Dirty Rotten Scoundrels, a stage adaptation of the 1988 film, is an unashamedly silly musical that chucks political correctness out of the window. Just when you think it can’t get more ludicrous, the plot skids and slides into territories that are even more absurd and outrageous. But somehow it’s gloriously good.
Set on the French Riviera, the show centres on two con-men who have dedicated their lives to stealing from wealthy unassuming women. The suave Lawrence (Rob Archibald) has built an empire guided by the principle that in robbing others he’s giving them what they want. Freddy (Joey Henshaw) on the other hand is a low-brow cheat and all he’s after is ‘great big stuff’.

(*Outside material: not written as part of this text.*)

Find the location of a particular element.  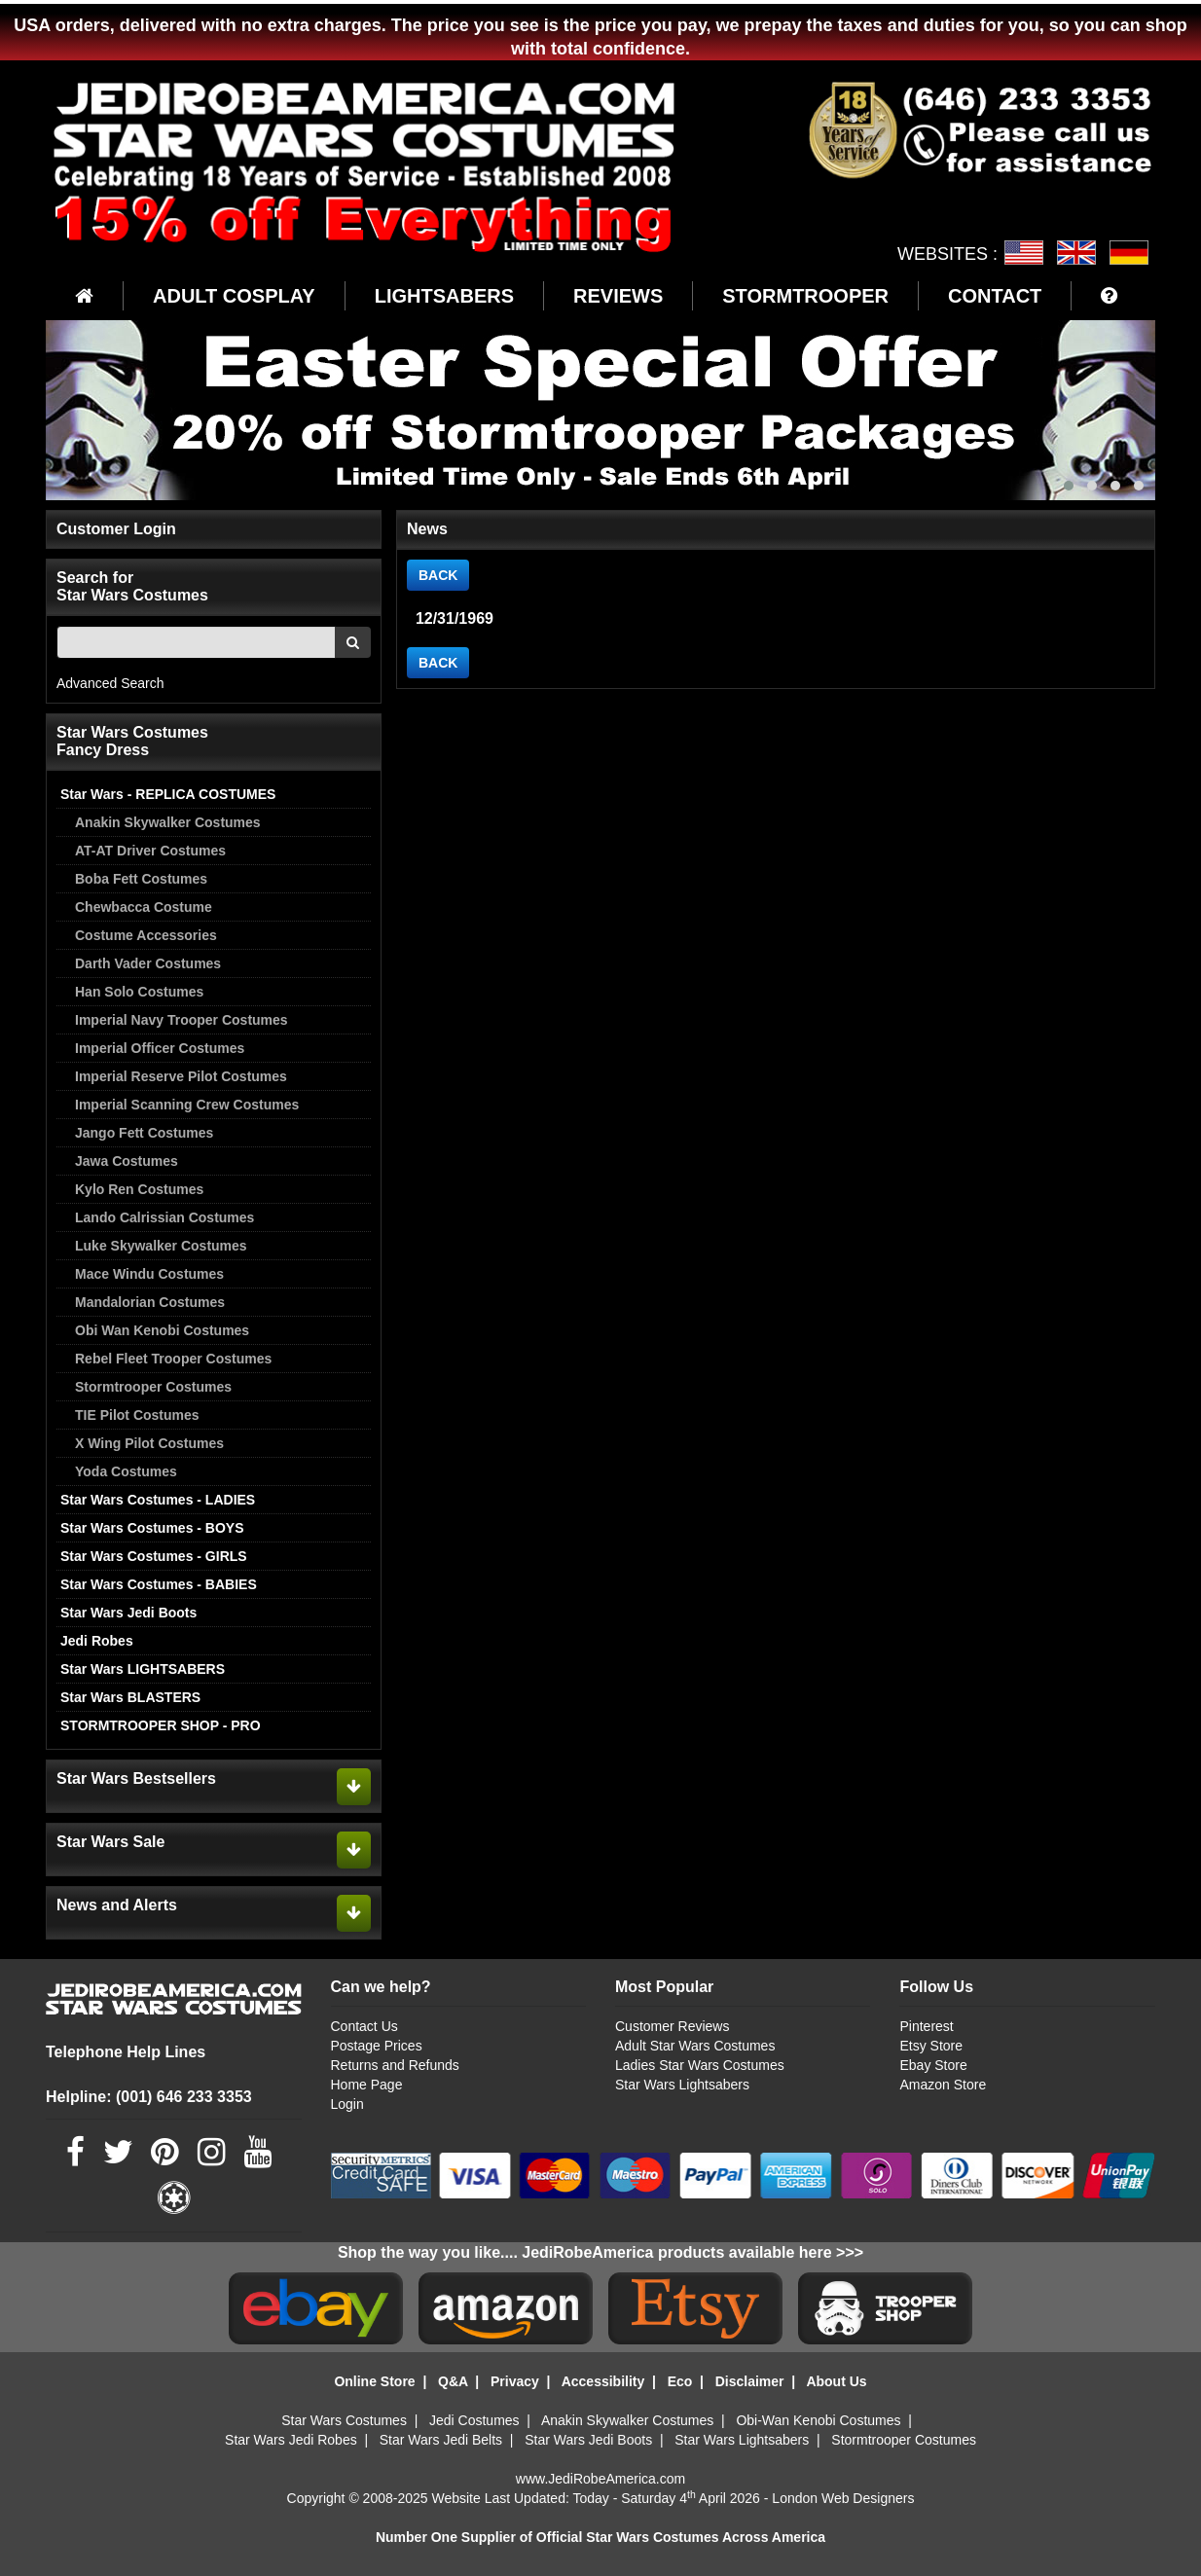

Returns and Refunds is located at coordinates (395, 2065).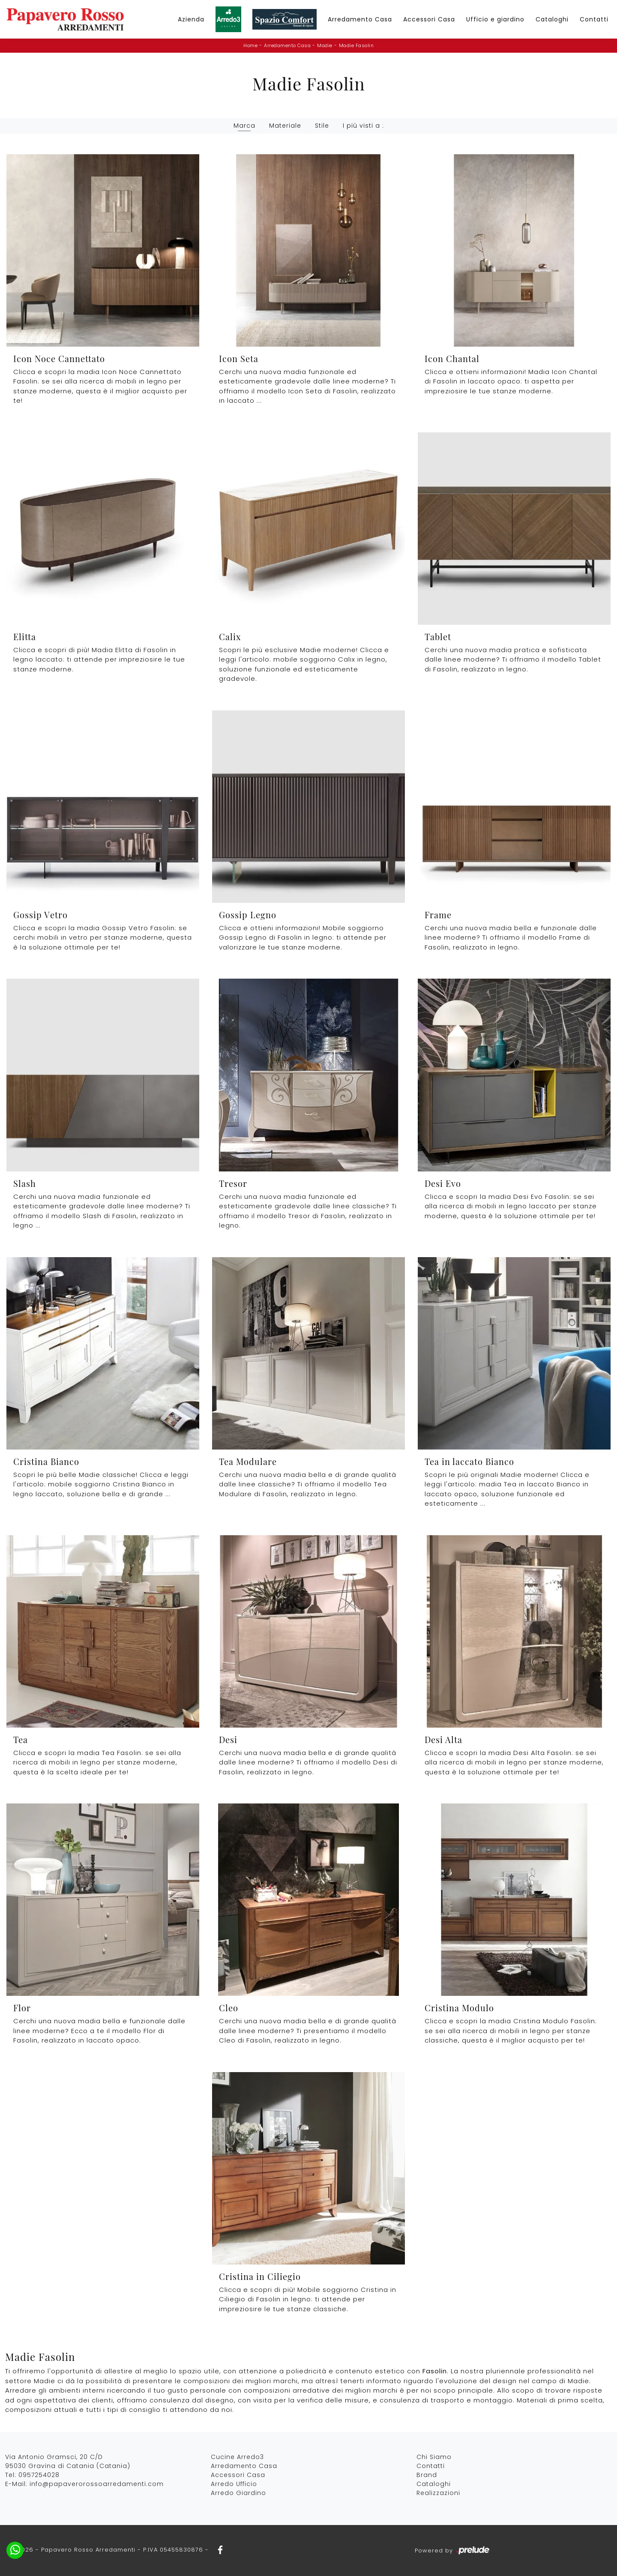 This screenshot has height=2576, width=617. I want to click on Marca [button], so click(244, 125).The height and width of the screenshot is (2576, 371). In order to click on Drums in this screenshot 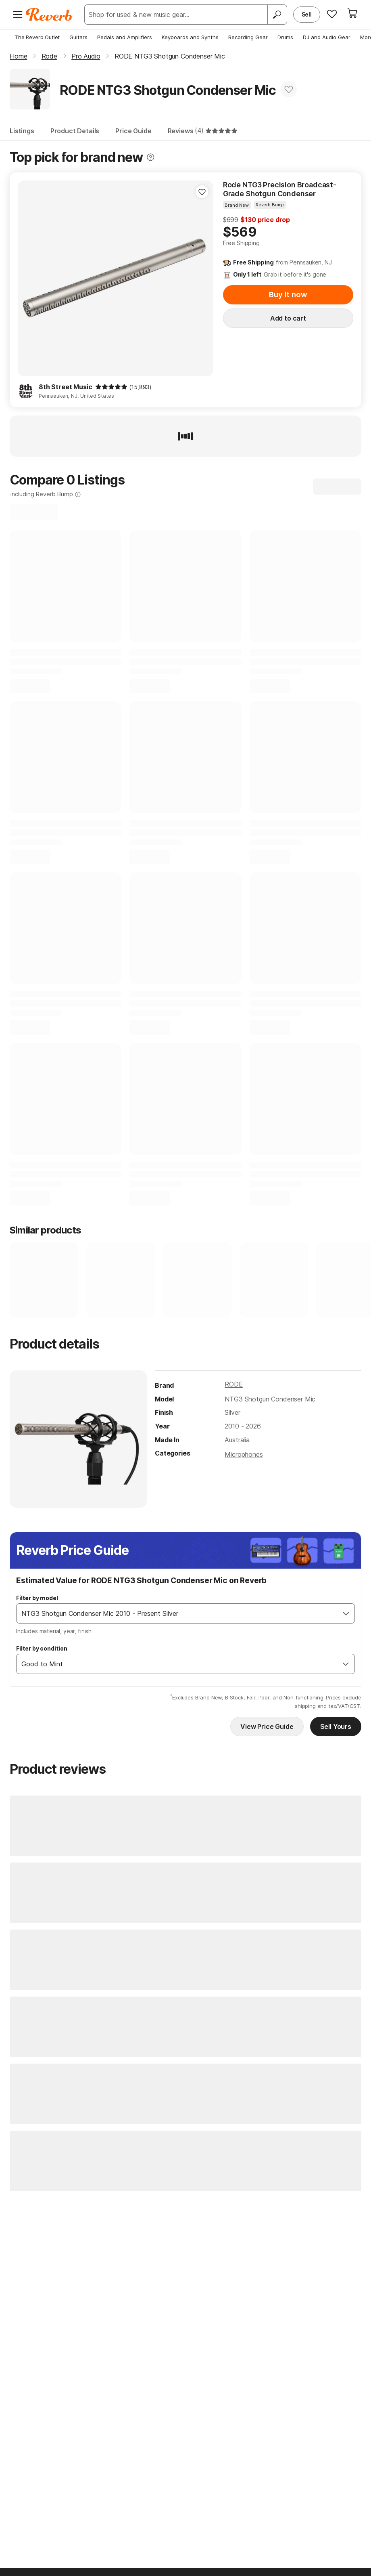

When Lawrence agrees to take Freddy under his wing and show him the ropes, a very unlikely love/hate bromance develops. The stakes heighten when they bet on who can trick the sweet Christine (Imogen Johnson) into giving one of them $50,000. This ultimately tests just how far they’ll both go to pull off a scam.
The musical’s book by Jeffrey Lane has a dopey and self-aware humour where no joke is off-limit. Rob Archibald delivers a dazzlingly confident central performance as Lawrence showcasing brilliant comedic timing as well strong acting and vocal chops. Joey Henshaw as Freddy is an equally capable stage partner who fully thrusts himself into the physical comedy aspect of the role. In a genre which is usually driven by a romantic plot, it’s a welcome change to see the male platonic bond between the pair at the heart of the show.
The musical has the air of a big Broadway classic, thanks to its delicious jazz score by David Yazbek. Each time a musical number kicks in that employs each member of the strong ensemble cast (Love is My Legs and Dirty Rotten Number being personal favourites), the production bursts with life, perfectly filling the Bridewell theatre space. It’s a joy to watch the polished choreography (Jonathon Grant and Fiona McConachie) with routines which constantly surprises. To top it all off designer, Edith Webb, has adorned each of the performers with top-notch eye-catching costumes.
After my last visit to the Bridewell Theatre, I left raving about Sedos’ stellar production of Ragtime. Here I am two years later to confirm that they have once again raised the bar. Sedos’ Dirty Rotten Scoundrels is a scheming, head-reeling yet endlessly appealing musical production.